Подобным образом в стихотворении «Смерть Льва» многие детали бегства и смерти Льва Толстого сохранены Хербертом, а кое-что Херберт изменил. Известно, что православная иерархия, отлучившая Толстого от церкви, мечтала добиться предсмертного покаяния великого еретика и вернуть его «в лоно», но ничего из этого не вышло. Тщетно пытались в ноябре 1910-го пробиться к умирающему Толстому в Астапово тульский епископ Парфений и старец Варсонофий. Так что диалог умирающего Толстого и «попа Пимена» Хербертом вымышлен. Последние слова Толстого были, как мы знаем по рассказу его дочери, об истине и о любви. В версии же Херберта умирающий Толстой дважды повторяет: «Надо убегать». Эти слова – постоянный внутренний монолог Толстого последних лет, иногда выплескивавшийся на страницы его дневника. В стихотворении Херберта бегство Толстого трактуется в свете предсказаний Иисуса о кончине века: «…Тогда находящиеся в Иудее да бегут в горы… Молитесь же, чтобы не случилось бегство ваше зимою…» (Евангелие от Матфея, 24, 16 и 20). Херберт хочет сказать, что только Толстой (а не церковь) верно читает и толкует Писание: Толстой знает, что конец света уже наступил, что начавшийся XX век и есть конец света, приходит «время беглеца и погони», «время Великого Зверя».

Поэт XX века, Херберт противостоял этому времени. И помогал держаться другим людям. «Ее достоинства, – писал о поэзии Херберта Иосиф Бродский, – уравновешивают безмерность физического и психического давления, оказываемого на человеческую личность современной действительностью». Бродский особенно подчеркивает «духовное мужество» Херберта. Это из предисловия Бродского к итальянскому изданию стихотворений Херберта, под предисловием – дата и место написания: Нью-Йорк, ноябрь 1992.

«…Уход Иосифа Бродского я ощущаю очень болезненно, – писал мне Херберт в открытке от 18.07.1996 (на открытке – а Херберт придавал значение изображениям на открытках, посылаемых и получаемых, – Венеция, которую так любил Бродский, Венеция, где его похоронили). – Он навестил меня в Варшаве. Я очень его ценил, любил его как человека большого сердца и превосходного мастера».

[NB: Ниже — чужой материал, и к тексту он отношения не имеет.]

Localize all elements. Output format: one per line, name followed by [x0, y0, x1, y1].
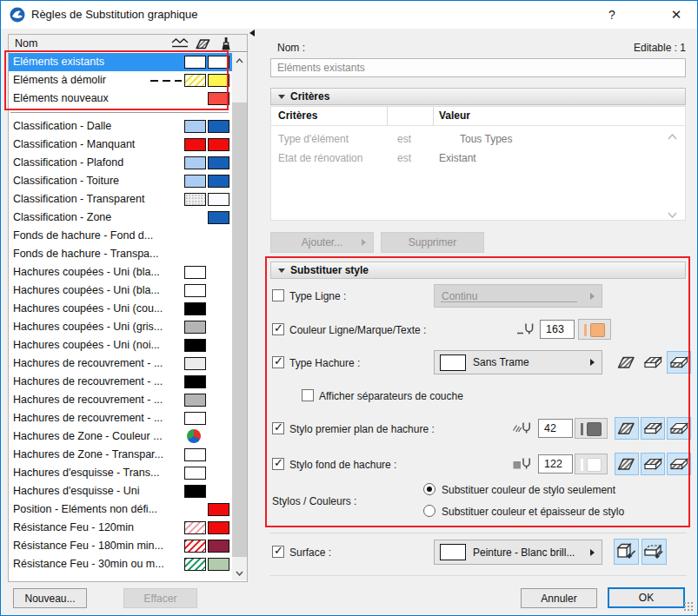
surface-painted-toggle[interactable]	[614, 539, 639, 565]
fill-bg-pen-color-button[interactable]	[575, 454, 608, 474]
surface-all-faces-toggle[interactable]	[641, 539, 667, 565]
rule-list-item[interactable]: Eléments à démolir	[9, 71, 232, 89]
panel-collapse-arrow-icon[interactable]	[249, 30, 255, 36]
rule-list-item[interactable]: Hachures coupées - Uni (bla...	[9, 263, 232, 282]
drafting-fill-toggle[interactable]	[667, 351, 691, 374]
fill-fg-pen-color-button[interactable]	[575, 418, 608, 439]
pen-color-weight-radio[interactable]	[423, 505, 435, 517]
rule-list-item[interactable]: Résistance Feu - 30min ou m...	[9, 555, 232, 573]
fill-type-checkbox[interactable]	[272, 356, 284, 368]
rule-list-item[interactable]: Classification - Plafond	[9, 154, 232, 172]
rule-list-item[interactable]: Hachures de Zone - Transpar...	[9, 446, 232, 464]
rule-list-item[interactable]: Classification - Transparent	[9, 190, 232, 209]
surface-checkbox[interactable]	[272, 546, 284, 558]
criterion-operator: est	[397, 129, 411, 149]
scroll-down-arrow[interactable]	[232, 566, 247, 580]
rule-name-input[interactable]	[270, 58, 686, 77]
surface-swatch	[208, 503, 229, 516]
line-pen-color-button[interactable]	[578, 319, 611, 340]
remove-criteria-button[interactable]: Supprimer	[381, 232, 484, 253]
name-column-header: Nom	[15, 37, 37, 50]
add-criteria-button[interactable]: Ajouter...	[270, 232, 374, 253]
rule-list-item[interactable]: Fonds de hachure - Transpa...	[9, 245, 232, 263]
rule-list-item[interactable]: Résistance Feu - 120min	[9, 519, 232, 537]
rule-list-item[interactable]: Hachures coupées - Uni (gris...	[9, 318, 232, 336]
rule-list-item[interactable]: Hachures coupées - Uni (cou...	[9, 300, 232, 318]
surface-dropdown[interactable]: Peinture - Blanc brill...	[434, 540, 602, 565]
rule-list-item[interactable]: Hachures coupées - Uni (bla...	[9, 282, 232, 300]
cut-fill-toggle[interactable]	[615, 351, 639, 374]
criteria-scroll-up-icon[interactable]	[668, 128, 680, 136]
rule-list-item[interactable]: Hachures de recouvrement - ...	[9, 354, 232, 373]
surface-swatch	[208, 92, 229, 105]
fill-type-label: Type Hachure :	[289, 357, 360, 369]
rule-list-item[interactable]: Classification - Zone	[9, 209, 232, 227]
resize-grip[interactable]	[683, 601, 694, 612]
override-section-header[interactable]: Substituer style	[270, 262, 686, 279]
rule-list-item[interactable]: Hachures de recouvrement - ...	[9, 409, 232, 427]
cancel-button[interactable]: Annuler	[521, 588, 597, 608]
dropdown-arrow-icon	[590, 359, 595, 366]
rule-list-item[interactable]: Position - Eléments non défi...	[9, 500, 232, 519]
fill-bg-pen-checkbox[interactable]	[272, 458, 284, 470]
fill-bg-pen-number-field[interactable]	[538, 454, 573, 474]
pen-color-only-radio[interactable]	[423, 483, 435, 495]
cover-fill-toggle[interactable]	[641, 351, 665, 374]
fill-type-dropdown[interactable]: Sans Trame	[434, 350, 602, 374]
rule-list-item[interactable]: Hachures d'esquisse - Trans...	[9, 464, 232, 482]
title-bar: Règles de Substitution graphique ? ✕	[1, 1, 697, 29]
ok-button[interactable]: OK	[608, 587, 685, 608]
rule-list-item[interactable]: Classification - Manquant	[9, 136, 232, 154]
rule-list-item[interactable]: Classification - Toiture	[9, 172, 232, 190]
rule-list-item[interactable]: Eléments nouveaux	[9, 89, 232, 108]
rules-list-header: Nom	[8, 34, 248, 52]
fill-swatch	[184, 138, 206, 151]
delete-rule-button[interactable]: Effacer	[123, 588, 197, 608]
rule-list-item[interactable]: Hachures coupées - Uni (noi...	[9, 336, 232, 354]
criteria-scroll-down-icon[interactable]	[668, 206, 680, 215]
cut-fill-toggle[interactable]	[615, 417, 639, 440]
rule-list-item[interactable]: Résistance Feu - 180min min...	[9, 537, 232, 555]
graphic-override-rules-dialog: Règles de Substitution graphique ? ✕ Nom…	[0, 0, 698, 616]
rule-list-item[interactable]: Hachures de recouvrement - ...	[9, 373, 232, 391]
criteria-section-header[interactable]: Critères	[270, 88, 686, 105]
cut-fill-toggle[interactable]	[615, 453, 639, 475]
drafting-fill-toggle[interactable]	[667, 453, 691, 475]
rule-list-item[interactable]: Hachures d'esquisse - Uni	[9, 482, 232, 500]
fill-preview-swatch	[440, 354, 466, 371]
value-column-header: Valeur	[439, 109, 470, 122]
help-button[interactable]: ?	[598, 1, 626, 28]
drafting-fill-toggle[interactable]	[667, 417, 691, 440]
rule-list-item[interactable]: Hachures de Zone - Couleur ...	[9, 427, 232, 446]
surface-preview-swatch	[440, 544, 466, 560]
fill-fg-pen-label: Stylo premier plan de hachure :	[289, 423, 435, 435]
rule-list-item[interactable]: Hachures de recouvrement - ...	[9, 391, 232, 409]
scroll-up-arrow[interactable]	[232, 53, 247, 68]
cover-fill-toggle[interactable]	[641, 453, 665, 475]
fill-fg-pen-number-field[interactable]	[538, 419, 573, 438]
line-pen-number-field[interactable]	[540, 320, 575, 339]
rules-list-scrollbar[interactable]	[232, 53, 247, 580]
rule-item-label: Eléments nouveaux	[13, 89, 109, 108]
criteria-row[interactable]: Etat de rénovationestExistant	[271, 149, 685, 168]
surface-swatch	[208, 193, 229, 206]
line-type-dropdown[interactable]: Continu	[434, 284, 602, 308]
new-rule-button[interactable]: Nouveau...	[13, 588, 87, 608]
line-type-checkbox[interactable]	[272, 289, 284, 301]
close-button[interactable]: ✕	[662, 1, 690, 28]
fill-fg-pen-checkbox[interactable]	[272, 422, 284, 434]
rule-item-label: Résistance Feu - 30min ou m...	[13, 555, 164, 573]
line-color-checkbox[interactable]	[272, 323, 284, 335]
scrollbar-thumb[interactable]	[232, 103, 247, 557]
cover-fill-toggle[interactable]	[641, 417, 665, 440]
collapse-triangle-icon	[278, 95, 285, 99]
rule-list-item[interactable]: Classification - Dalle	[9, 117, 232, 136]
layer-separators-checkbox[interactable]	[302, 389, 314, 401]
rule-list-item[interactable]: Fonds de hachure - Fond d...	[9, 227, 232, 245]
collapse-triangle-icon	[278, 268, 285, 273]
rule-list-item[interactable]: Eléments existants	[9, 53, 232, 71]
criteria-row[interactable]: Type d'élémentestTous Types	[271, 129, 685, 149]
line-type-column-icon	[170, 36, 189, 54]
surface-swatch	[208, 558, 229, 571]
surface-column-icon	[219, 36, 233, 55]
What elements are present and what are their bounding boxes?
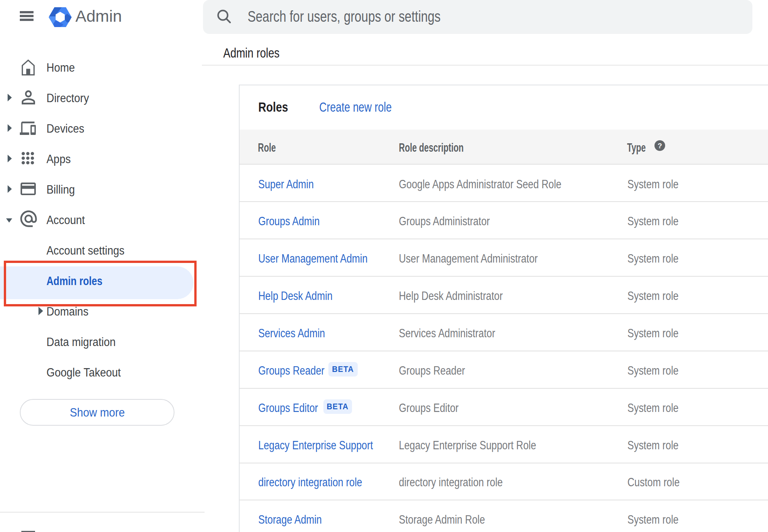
svg-text:?: ?: [658, 142, 662, 150]
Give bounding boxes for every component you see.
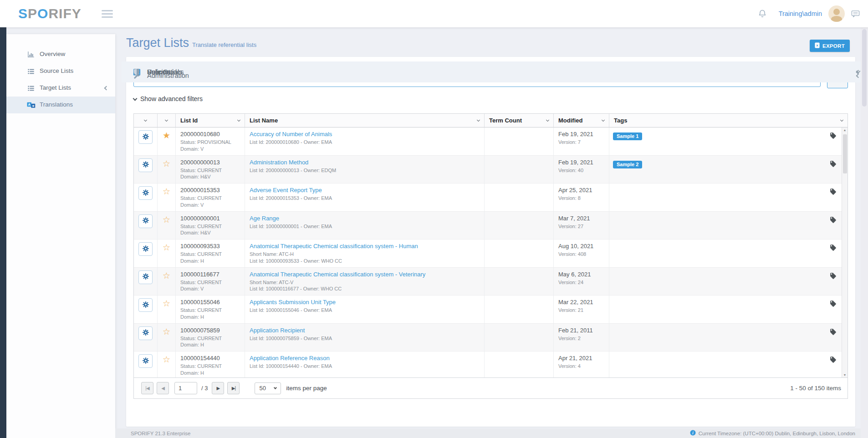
favorite-star-icon[interactable]: ☆ <box>163 299 170 321</box>
sidebar-item-policies[interactable]: Policies <box>122 61 867 82</box>
favorite-star-icon[interactable]: ☆ <box>163 243 170 265</box>
tag-icon[interactable] <box>830 132 837 141</box>
tag-badge[interactable]: Sample 2 <box>613 161 642 168</box>
sidebar-item-overview[interactable]: Overview <box>6 46 115 63</box>
table-scrollbar[interactable]: ▲▼ <box>842 127 848 377</box>
row-settings-button[interactable] <box>138 130 153 144</box>
page-subtitle: Translate referential lists <box>192 41 256 48</box>
first-page-button[interactable]: |◀ <box>141 382 153 394</box>
list-name-link[interactable]: Anatomical Therapeutic Chemical classifi… <box>250 271 480 278</box>
column-menu-chevron-icon[interactable] <box>165 118 168 121</box>
column-menu-chevron-icon[interactable] <box>602 118 605 121</box>
favorite-star-icon[interactable]: ☆ <box>163 271 170 294</box>
list-name-link[interactable]: Application Recipient <box>250 327 480 334</box>
table-scrollbar-thumb[interactable] <box>843 134 847 173</box>
table-row[interactable]: ☆100000075859Status: CURRENTDomain: HApp… <box>134 324 848 352</box>
row-settings-button[interactable] <box>138 298 153 312</box>
row-settings-button[interactable] <box>138 186 153 200</box>
column-menu-chevron-icon[interactable] <box>144 118 147 121</box>
notifications-bell-icon[interactable] <box>758 9 767 18</box>
page-scrollbar[interactable] <box>861 27 868 438</box>
page-number-input[interactable] <box>174 382 197 394</box>
favorite-star-icon[interactable]: ☆ <box>163 159 170 182</box>
list-name-link[interactable]: Accuracy of Number of Animals <box>250 131 480 138</box>
list-name-link[interactable]: Administration Method <box>250 159 480 166</box>
sidebar-item-source-lists[interactable]: Source Lists <box>6 63 115 80</box>
table-row[interactable]: ☆100000093533Status: CURRENTDomain: HAna… <box>134 239 848 268</box>
list-name-link[interactable]: Age Range <box>250 215 480 222</box>
list-id: 200000015353 <box>180 187 240 194</box>
gear-icon <box>142 133 149 142</box>
list-meta: List Id: 200000000013 - Owner: EDQM <box>250 167 480 174</box>
page-scrollbar-thumb[interactable] <box>862 29 867 107</box>
tag-badge[interactable]: Sample 1 <box>613 132 642 140</box>
app-logo[interactable]: SPORIFY <box>18 6 82 21</box>
column-menu-chevron-icon[interactable] <box>477 118 480 121</box>
favorite-star-icon[interactable]: ☆ <box>163 327 170 350</box>
column-menu-chevron-icon[interactable] <box>237 118 240 121</box>
tag-icon[interactable] <box>830 272 837 281</box>
column-header-tags[interactable]: Tags <box>609 114 848 127</box>
footer-bar: SPORIFY 21.3 Enterprise i Current Timezo… <box>115 428 861 438</box>
prev-page-button[interactable]: ◀ <box>157 382 169 394</box>
tag-icon[interactable] <box>830 328 837 337</box>
sidebar-item-label: Target Lists <box>40 85 71 92</box>
column-header-blank-1[interactable] <box>158 114 176 127</box>
advanced-filters-toggle[interactable]: Show advanced filters <box>133 95 203 102</box>
tag-icon[interactable] <box>830 356 837 365</box>
items-per-page-select[interactable]: 50 <box>255 382 281 394</box>
tag-icon[interactable] <box>830 300 837 309</box>
tag-icon[interactable] <box>830 188 837 197</box>
list-meta: List Id: 200000015353 - Owner: EMA <box>250 195 480 202</box>
table-row[interactable]: ☆100000154440Status: CURRENTDomain: HApp… <box>134 351 848 377</box>
row-settings-button[interactable] <box>138 354 153 368</box>
column-header-term-count[interactable]: Term Count <box>485 114 554 127</box>
table-row[interactable]: ☆200000000013Status: CURRENTDomain: H&VA… <box>134 156 848 184</box>
table-row[interactable]: ☆100000000001Status: CURRENTDomain: H&VA… <box>134 212 848 240</box>
list-name-link[interactable]: Applicants Submission Unit Type <box>250 299 480 306</box>
favorite-star-icon[interactable]: ☆ <box>163 355 170 377</box>
list-domain: Domain: H&V <box>180 229 240 236</box>
user-menu[interactable]: Training\admin <box>779 10 822 17</box>
table-row[interactable]: ☆100000116677Status: CURRENTDomain: VAna… <box>134 268 848 296</box>
modified-date: Apr 25, 2021 <box>558 187 604 194</box>
column-header-list-id[interactable]: List Id <box>176 114 245 127</box>
scroll-up-arrow-icon[interactable]: ▲ <box>842 128 848 132</box>
table-row[interactable]: ★200000010680Status: PROVISIONALDomain: … <box>134 127 848 156</box>
tag-icon[interactable] <box>830 244 837 253</box>
list-name-link[interactable]: Anatomical Therapeutic Chemical classifi… <box>250 243 480 250</box>
list-domain: Domain: H <box>180 314 240 321</box>
favorite-star-icon[interactable]: ☆ <box>163 215 170 238</box>
column-header-list-name[interactable]: List Name <box>245 114 485 127</box>
list-id: 200000000013 <box>180 159 240 166</box>
export-button[interactable]: x EXPORT <box>810 40 850 52</box>
list-name-link[interactable]: Adverse Event Report Type <box>250 187 480 194</box>
table-header-row: List IdList NameTerm CountModifiedTags <box>134 114 848 127</box>
row-settings-button[interactable] <box>138 270 153 284</box>
next-page-button[interactable]: ▶ <box>212 382 224 394</box>
table-row[interactable]: ☆100000155046Status: CURRENTDomain: HApp… <box>134 295 848 324</box>
tag-icon[interactable] <box>830 160 837 169</box>
last-page-button[interactable]: ▶| <box>227 382 240 394</box>
table-row[interactable]: ☆200000015353Status: CURRENTDomain: VAdv… <box>134 183 848 212</box>
row-settings-button[interactable] <box>138 158 153 172</box>
avatar[interactable] <box>828 5 845 22</box>
column-header-blank-0[interactable] <box>134 114 158 127</box>
column-menu-chevron-icon[interactable] <box>840 118 843 121</box>
term-count-cell <box>485 324 554 351</box>
row-settings-button[interactable] <box>138 214 153 228</box>
sidebar-item-translations[interactable]: A★Translations <box>6 97 115 113</box>
favorite-star-icon[interactable]: ☆ <box>163 187 170 209</box>
chat-icon[interactable] <box>851 10 860 18</box>
column-menu-chevron-icon[interactable] <box>546 118 549 121</box>
list-name-link[interactable]: Application Reference Reason <box>250 355 480 362</box>
sidebar-item-target-lists[interactable]: Target Lists <box>6 80 115 97</box>
tag-icon[interactable] <box>830 216 837 225</box>
row-settings-button[interactable] <box>138 326 153 340</box>
row-settings-button[interactable] <box>138 242 153 256</box>
column-header-modified[interactable]: Modified <box>554 114 609 127</box>
scroll-down-arrow-icon[interactable]: ▼ <box>842 373 848 377</box>
list-status: Status: CURRENT <box>180 223 240 230</box>
menu-toggle-icon[interactable] <box>102 10 113 18</box>
favorite-star-icon[interactable]: ★ <box>163 131 170 153</box>
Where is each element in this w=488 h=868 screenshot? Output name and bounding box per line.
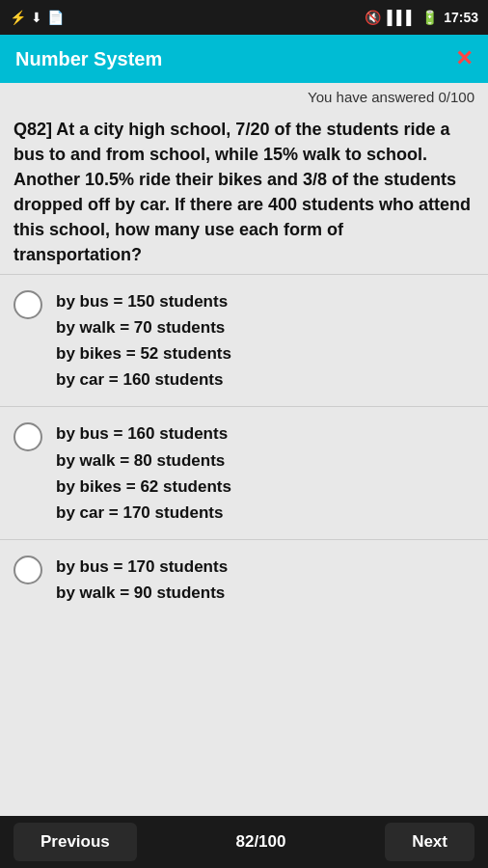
options-area: by bus = 150 students by walk = 70 stude… xyxy=(0,274,488,620)
page-indicator: 82/100 xyxy=(235,832,285,852)
close-button[interactable]: ✕ xyxy=(455,46,473,71)
question-area: Q82] At a city high school, 7/20 of the … xyxy=(0,109,488,274)
main-content: You have answered 0/100 Q82] At a city h… xyxy=(0,83,488,816)
question-text: Q82] At a city high school, 7/20 of the … xyxy=(14,117,474,268)
previous-button[interactable]: Previous xyxy=(14,823,137,861)
battery-icon: 🔋 xyxy=(421,10,438,25)
time-display: 17:53 xyxy=(444,10,478,25)
radio-b[interactable] xyxy=(14,422,42,451)
app-title: Number System xyxy=(15,48,162,70)
bottom-navigation: Previous 82/100 Next xyxy=(0,816,488,868)
option-a-text: by bus = 150 students by walk = 70 stude… xyxy=(56,288,231,393)
radio-c[interactable] xyxy=(14,556,42,584)
status-bar: ⚡ ⬇ 📄 🔇 ▌▌▌ 🔋 17:53 xyxy=(0,0,488,35)
status-icons-right: 🔇 ▌▌▌ 🔋 17:53 xyxy=(365,10,478,25)
title-bar: Number System ✕ xyxy=(0,35,488,83)
option-c[interactable]: by bus = 170 students by walk = 90 stude… xyxy=(0,540,488,619)
mute-icon: 🔇 xyxy=(365,10,381,25)
next-button[interactable]: Next xyxy=(385,823,474,861)
download-icon: ⬇ xyxy=(31,10,42,25)
file-icon: 📄 xyxy=(47,10,64,25)
option-c-text: by bus = 170 students by walk = 90 stude… xyxy=(56,554,228,606)
radio-a[interactable] xyxy=(14,290,42,319)
usb-icon: ⚡ xyxy=(10,10,26,25)
option-b[interactable]: by bus = 160 students by walk = 80 stude… xyxy=(0,407,488,540)
status-icons-left: ⚡ ⬇ 📄 xyxy=(10,10,64,25)
signal-icon: ▌▌▌ xyxy=(387,10,416,25)
progress-indicator: You have answered 0/100 xyxy=(0,83,488,109)
option-a[interactable]: by bus = 150 students by walk = 70 stude… xyxy=(0,274,488,408)
option-b-text: by bus = 160 students by walk = 80 stude… xyxy=(56,420,231,526)
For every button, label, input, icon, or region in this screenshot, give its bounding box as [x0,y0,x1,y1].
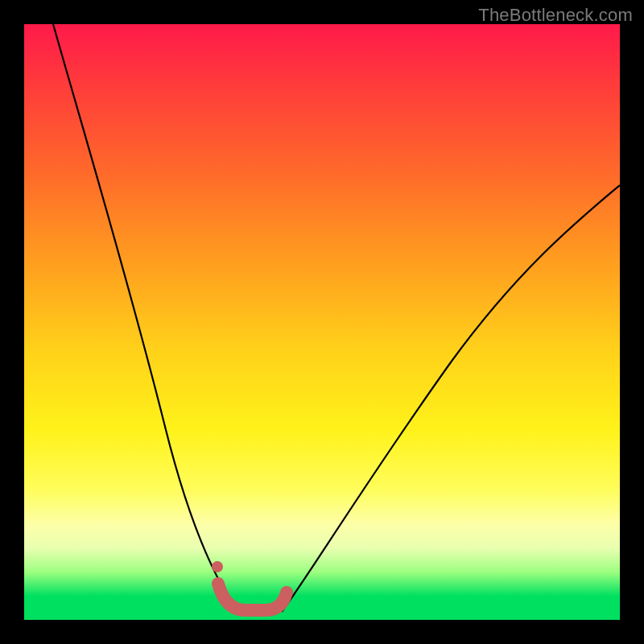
trough-bracket [218,584,287,610]
curve-left-branch [53,24,238,612]
chart-svg [24,24,620,620]
trough-dot [212,561,223,572]
curve-right-branch [282,185,620,612]
chart-frame [24,24,620,620]
watermark-text: TheBottleneck.com [478,5,633,26]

Таков постскриптум, а содержание открытки, с трудом нацарапанной человеком, временно чуть выкарабкавшимся из экстрмальностей болезни, – болезнь и «борьба с костлявой»: «…Со здоровьем у меня чуть получше. И днем и ночью втискивают мне кислород в легкие с помощью специального устройства. Борьба с костлявой продолжается, и, кажется, впервые – несколько очков в мою пользу. Начал немного работать… Часто и сердечно вспоминаем нашу встречу в Варшаве. Когда увидимся снова?..»

Открытка от 10.04.1997 еще короче и еще более корявым, но читаемым почерком: «…Отвечаю с таким большим опозданием, хлопоты со здоровьем, которое согласно закону природы ухудшается». А ниже, отдельно: «Еду все быстрее саночками вниз» – эти две строки (стихотворные? хореические? фольклорные?) записаны прозой. У древних славян (это известно, в частности, из записей этнографов в Галиции) стариков, провожая на тот свет, зимой вывозили на санях и спускали в глубокий овраг. На этой открытке Херберта – букет цветов, не вообще какой-то букет цветов, а цветная гравюра, воспроизводящая крестьянский рисунок из деревни в Галиции.

Перед уходом Херберт успел назвать по имени Львов, Галицию – не успел. Но он о ней помнил.

В своих последних книгах Херберт писал об уходящем веке, обо всем, что уже ушло или уходит. Уход самого Херберта обозначил конец XX века в польской поэзии.